**Aim of the exercise**
Please copy out the entries below exactly, beginning with the line that contains "แนวข้อสอบ วิศวกร(โยธา) การไฟฟ้า" and ending with the line that contains "รถรับจ้างขนของ", and include nothing outside that span.

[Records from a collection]
_ _ _
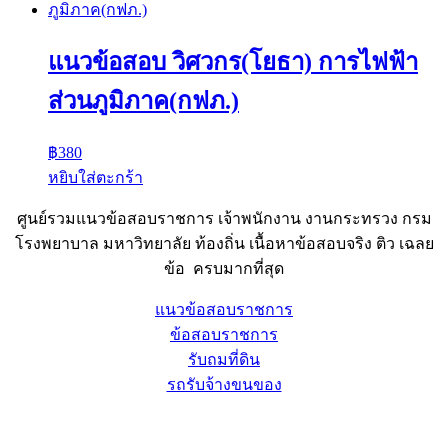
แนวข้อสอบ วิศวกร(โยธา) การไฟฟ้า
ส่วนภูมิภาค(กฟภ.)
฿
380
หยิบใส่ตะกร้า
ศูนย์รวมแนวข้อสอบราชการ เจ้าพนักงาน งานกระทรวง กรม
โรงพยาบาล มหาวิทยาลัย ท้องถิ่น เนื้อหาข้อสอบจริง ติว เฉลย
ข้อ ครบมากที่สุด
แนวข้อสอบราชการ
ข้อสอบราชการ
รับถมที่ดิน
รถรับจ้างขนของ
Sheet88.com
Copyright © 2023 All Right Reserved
_ _ _
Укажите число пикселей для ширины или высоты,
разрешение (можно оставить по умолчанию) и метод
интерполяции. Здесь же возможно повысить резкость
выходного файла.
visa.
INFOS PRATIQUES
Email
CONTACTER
_ _ _
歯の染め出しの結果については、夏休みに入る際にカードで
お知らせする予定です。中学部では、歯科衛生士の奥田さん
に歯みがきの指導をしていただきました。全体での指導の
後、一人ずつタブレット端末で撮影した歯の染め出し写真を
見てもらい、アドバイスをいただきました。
_ _ _
**Answer area**
แนวข้อสอบ วิศวกร(โยธา) การไฟฟ้า
ส่วนภูมิภาค(กฟภ.)
฿
380
หยิบใส่ตะกร้า
ศูนย์รวมแนวข้อสอบราชการ เจ้าพนักงาน งานกระทรวง กรม
โรงพยาบาล มหาวิทยาลัย ท้องถิ่น เนื้อหาข้อสอบจริง ติว เฉลย
ข้อ ครบมากที่สุด
แนวข้อสอบราชการ
ข้อสอบราชการ
รับถมที่ดิน
รถรับจ้างขนของ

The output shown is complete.